■ **WORK INSTRUCTIONS**
Copy every line that holds the string "lado" from the data below.

INFORMATION SHOWN START

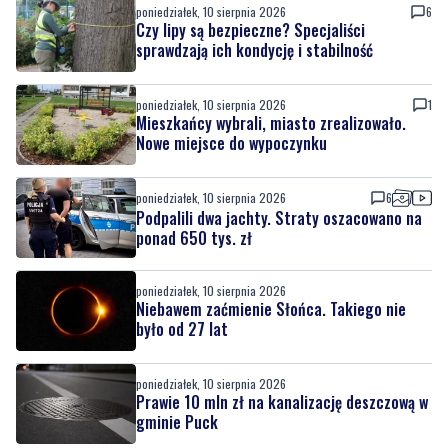
poniedziałek, 10 sierpnia 2026
6
Czy lipy są bezpieczne? Specjaliści
sprawdzają ich kondycję i stabilność
poniedziałek, 10 sierpnia 2026
1
Mieszkańcy wybrali, miasto zrealizowało.
Nowe miejsce do wypoczynku
poniedziałek, 10 sierpnia 2026
6
Podpalili dwa jachty. Straty oszacowano na
ponad 650 tys. zł
poniedziałek, 10 sierpnia 2026
Niebawem zaćmienie Słońca. Takiego nie
było od 27 lat
poniedziałek, 10 sierpnia 2026
Prawie 10 mln zł na kanalizację deszczową w
gminie Puck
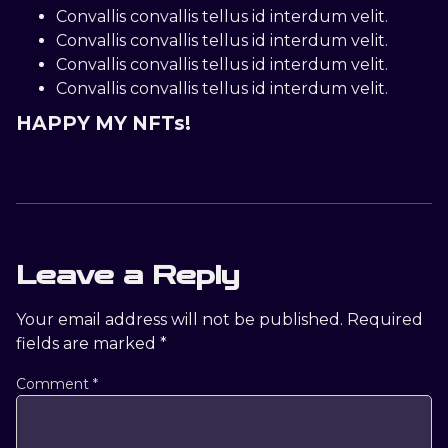
Convallis convallis tellus id interdum velit.
Convallis convallis tellus id interdum velit.
Convallis convallis tellus id interdum velit.
Convallis convallis tellus id interdum velit.
HAPPY MY NFTs!
Leave a Reply
Your email address will not be published.
Required
fields are marked
*
Comment
*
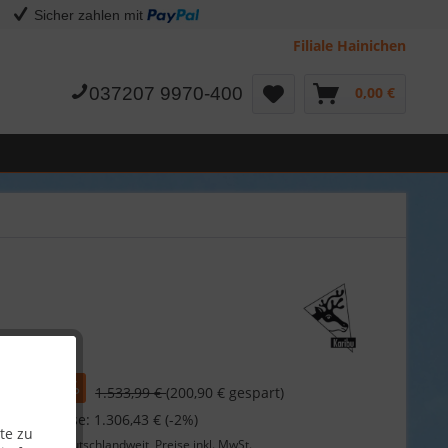
Sicher zahlen mit
Filiale Hainichen
037207 9970-400
0,00 €
09 €
1.533,99 €
(200,90 € gespart)
 bei Vorkasse: 1.306,43 € (-2%)
te zu
Lieferung
deutschlandweit, Preise inkl. MwSt.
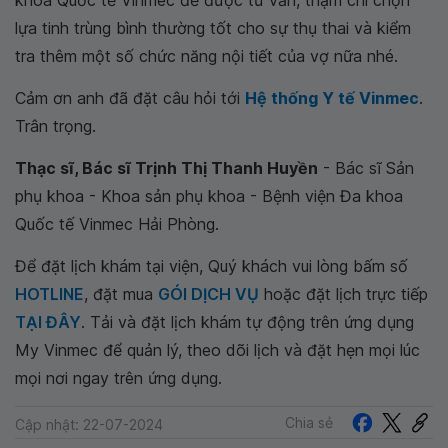
khoa Quốc tế Vinmec để được tư vấn, thậm chí chọn
lựa tinh trùng bình thường tốt cho sự thụ thai và kiểm
tra thêm một số chức năng nội tiết của vợ nữa nhé.
Cảm ơn anh đã đặt câu hỏi tới
Hệ thống Y tế Vinmec
.
Trân trọng.
Thạc sĩ, Bác sĩ Trịnh Thị Thanh Huyền
- Bác sĩ Sản
phụ khoa - Khoa sản phụ khoa - Bệnh viện Đa khoa
Quốc tế Vinmec Hải Phòng.
Để đặt lịch khám tại viện, Quý khách vui lòng bấm số
HOTLINE
, đặt mua
GÓI DỊCH VỤ
hoặc đặt lịch trực tiếp
TẠI ĐÂY
. Tải và đặt lịch khám tự động trên ứng dụng
My Vinmec để quản lý, theo dõi lịch và đặt hẹn mọi lúc
mọi nơi ngay trên ứng dụng.
Chia sẻ
Cập nhật: 22-07-2024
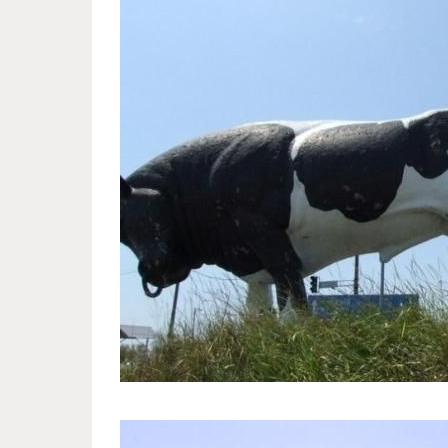
russian_special_art_of_weddin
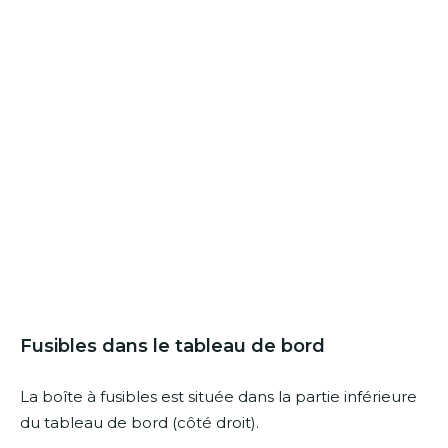
Fusibles dans le tableau de bord
La boîte à fusibles est située dans la partie inférieure
du tableau de bord (côté droit).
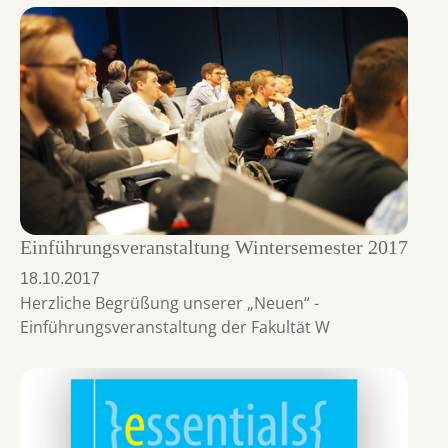
Einführungsveranstaltung Wintersemester 2017
18.10.2017
Herzliche Begrüßung unserer „Neuen“ -
Einführungsveranstaltung der Fakultät W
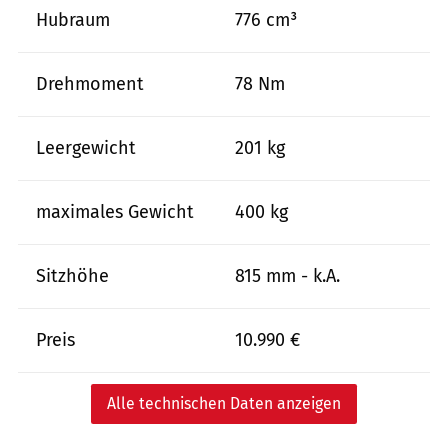
Hubraum
776 cm³
Drehmoment
78 Nm
Leergewicht
201 kg
maximales Gewicht
400 kg
Sitzhöhe
815 mm - k.A.
Preis
10.990 €
Alle technischen Daten anzeigen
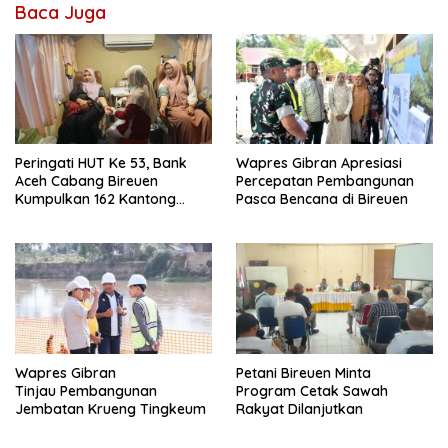
Baca Juga
Peringati HUT Ke 53, Bank
Wapres Gibran Apresiasi
Aceh Cabang Bireuen
Percepatan Pembangunan
Kumpulkan 162 Kantong
Pasca Bencana di Bireuen
Darah
Wapres Gibran
Petani Bireuen Minta
Tinjau Pembangunan
Program Cetak Sawah
Jembatan Krueng Tingkeum
Rakyat Dilanjutkan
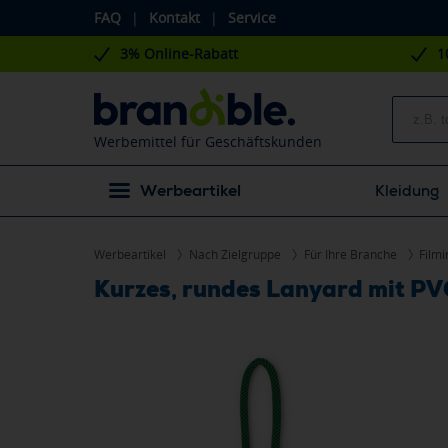
FAQ
|
Kontakt
|
Service
3% Online-Rabatt
1
Werbemittel für Geschäftskunden
Werbeartikel
Kleidung
Werbeartikel
Nach Zielgruppe
Für Ihre Branche
Filmi
Kurzes, rundes Lanyard mit P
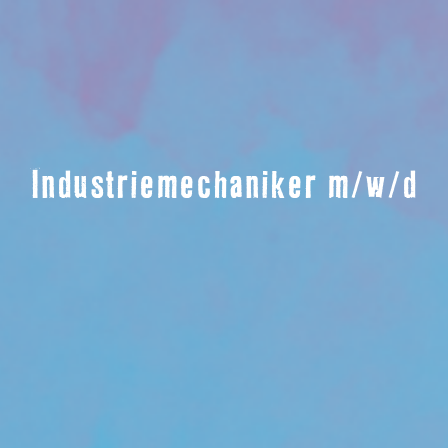
Industriemechaniker m/w/d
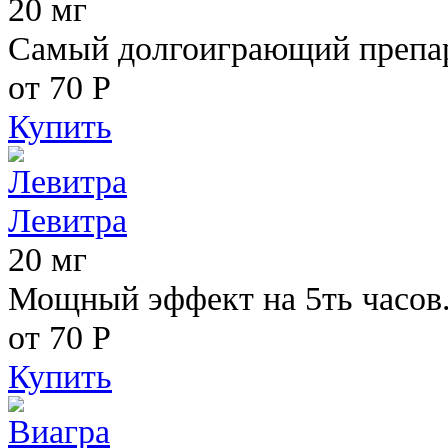
20 мг
Самый долгоиграющий препара
от 70
Р
Купить
Левитра
20 мг
Мощный эффект на 5ть часов
от 70
Р
Купить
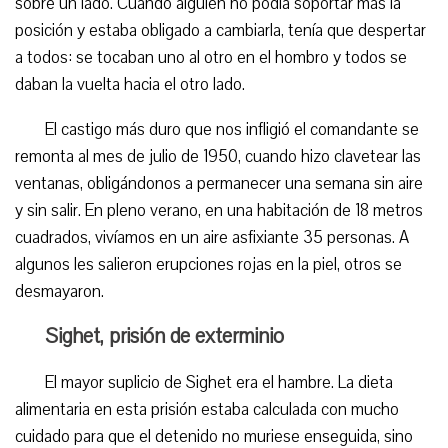
sobre un lado. Cuando alguien no podía soportar más la
posición y estaba obligado a cambiarla, tenía que despertar
a todos: se tocaban uno al otro en el hombro y todos se
daban la vuelta hacia el otro lado.
El castigo más duro que nos infligió el comandante se
remonta al mes de julio de 1950, cuando hizo clavetear las
ventanas, obligándonos a permanecer una semana sin aire
y sin salir. En pleno verano, en una habitación de 18 metros
cuadrados, vivíamos en un aire asfixiante 35 personas. A
algunos les salieron erupciones rojas en la piel, otros se
desmayaron.
Sighet, prisión de exterminio
El mayor suplicio de Sighet era el hambre. La dieta
alimentaria en esta prisión estaba calculada con mucho
cuidado para que el detenido no muriese enseguida, sino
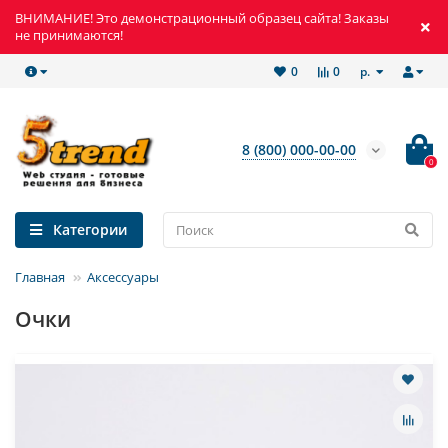
ВНИМАНИЕ! Это демонстрационный образец сайта! Заказы
не принимаются!
р.
0
0
8 (800) 000-00-00
0
Категории
Главная
Аксессуары
Очки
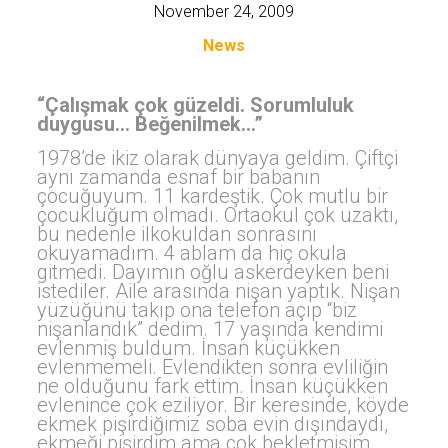
November 24, 2009
News
“Çalışmak çok güzeldi. Sorumluluk
duygusu… Beğenilmek…”
1978’de ikiz olarak dünyaya geldim. Çiftçi
aynı zamanda esnaf bir babanın
çocuğuyum. 11 kardeştik. Çok mutlu bir
çocukluğum olmadı. Ortaokul çok uzaktı,
bu nedenle ilkokuldan sonrasını
okuyamadım. 4 ablam da hiç okula
gitmedi. Dayımın oğlu askerdeyken beni
istediler. Aile arasında nişan yaptık. Nişan
yüzüğünü takıp ona telefon açıp “biz
nişanlandık” dedim. 17 yaşında kendimi
evlenmiş buldum. İnsan küçükken
evlenmemeli. Evlendikten sonra evliliğin
ne olduğunu fark ettim. İnsan küçükken
evlenince çok eziliyor. Bir keresinde, köyde
ekmek pişirdiğimiz soba evin dışındaydı,
ekmeği pişirdim ama çok bekletmişim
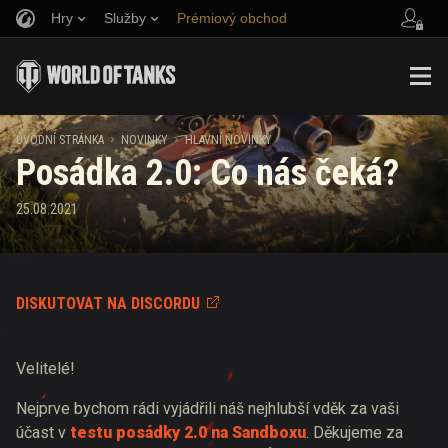
Hry
Služby
Prémiový obchod
Naverbujte kamaráda
Zásady poctivé hry
Hudba
Podpora pro hráče
Discord
Wargaming.net Game Center
Centrum módů
Průvodce Twitch Drops
ÚVODNÍ STRÁNKA
NOVINKY
HLAVNÍ NOVINKY
Posádka 2.0: Co nás čeká?
Média
25.08.2021
DISKUTOVAT NA DISCORDU
Velitelé!
Nejprve bychom rádi vyjádřili náš nejhlubší vděk za vaši
účast v
testu posádky 2.0 na Sandboxu
. Děkujeme za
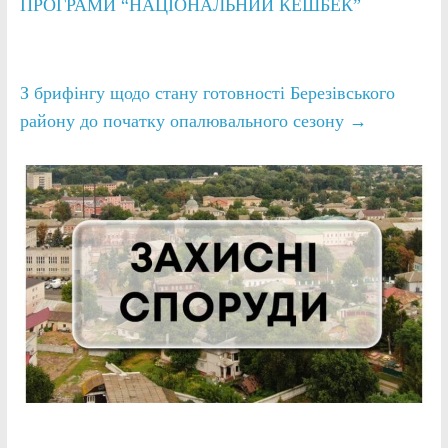
ПРОГРАМИ “НАЦІОНАЛЬНИЙ КЕШБЕК”
З брифінгу щодо стану готовності Березівського
району до початку опалювального сезону
→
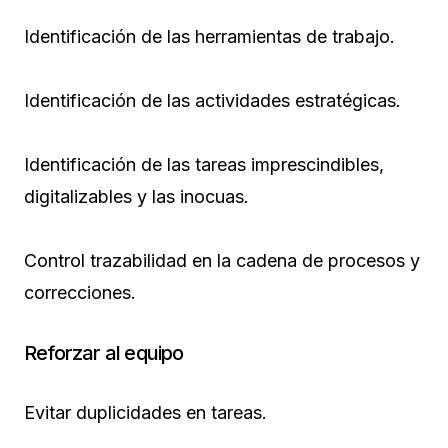
Identificación de las herramientas de trabajo.
Identificación de las actividades estratégicas.
Identificación de las tareas imprescindibles,
digitalizables y las inocuas.
Control trazabilidad en la cadena de procesos y
correcciones.
Reforzar al equipo
Evitar duplicidades en tareas.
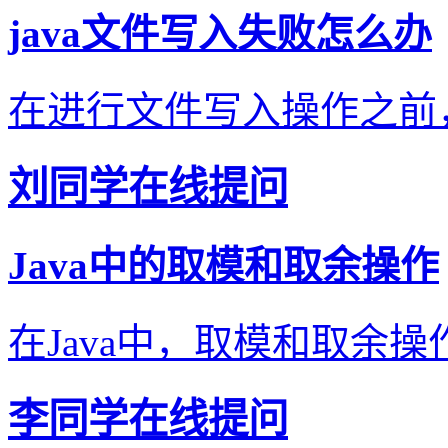
java文件写入失败怎么办
在进行文件写入操作之前，
刘同学在线提问
Java中的取模和取余操作
在Java中，取模和取余操
李同学在线提问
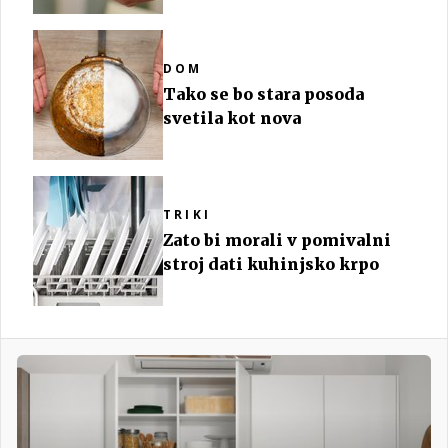
DOM
Tako se bo stara posoda
svetila kot nova
TRIKI
Zato bi morali v pomivalni
stroj dati kuhinjsko krpo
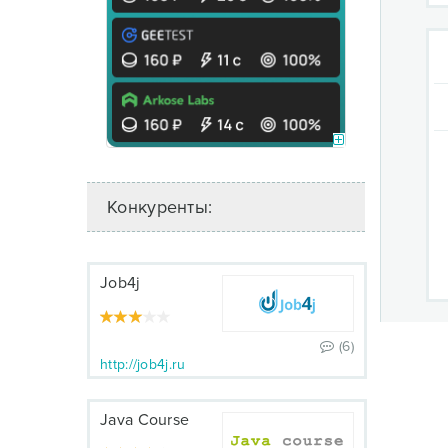
Конкуренты:
Job4j
(6)
http://job4j.ru
Java Course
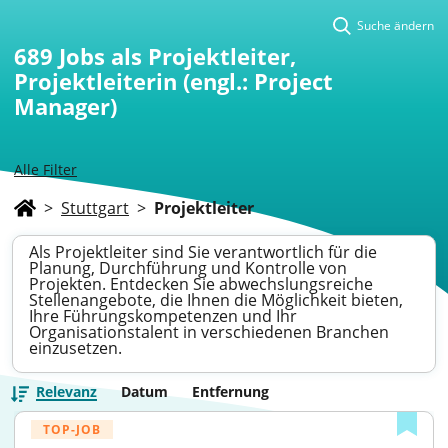
Suche ändern
689
Jobs als Projektleiter,
Projektleiterin (engl.: Project
Manager)
Alle Filter
>
Stuttgart
>
Projektleiter
Als Projektleiter sind Sie verantwortlich für die
Planung, Durchführung und Kontrolle von
Projekten. Entdecken Sie abwechslungsreiche
Stellenangebote, die Ihnen die Möglichkeit bieten,
Ihre Führungskompetenzen und Ihr
Organisationstalent in verschiedenen Branchen
einzusetzen.
Relevanz
Datum
Entfernung
TOP-JOB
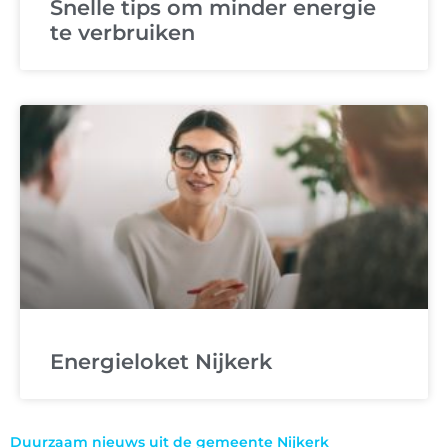
Snelle tips om minder energie
te verbruiken
Energieloket Nijkerk
Duurzaam nieuws uit de gemeente Nijkerk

INFORMATION SHOWN END

■ **RESULT FOR THIS TASK**
sobre un lado. Cuando alguien no podía soportar más la
daban la vuelta hacia el otro lado.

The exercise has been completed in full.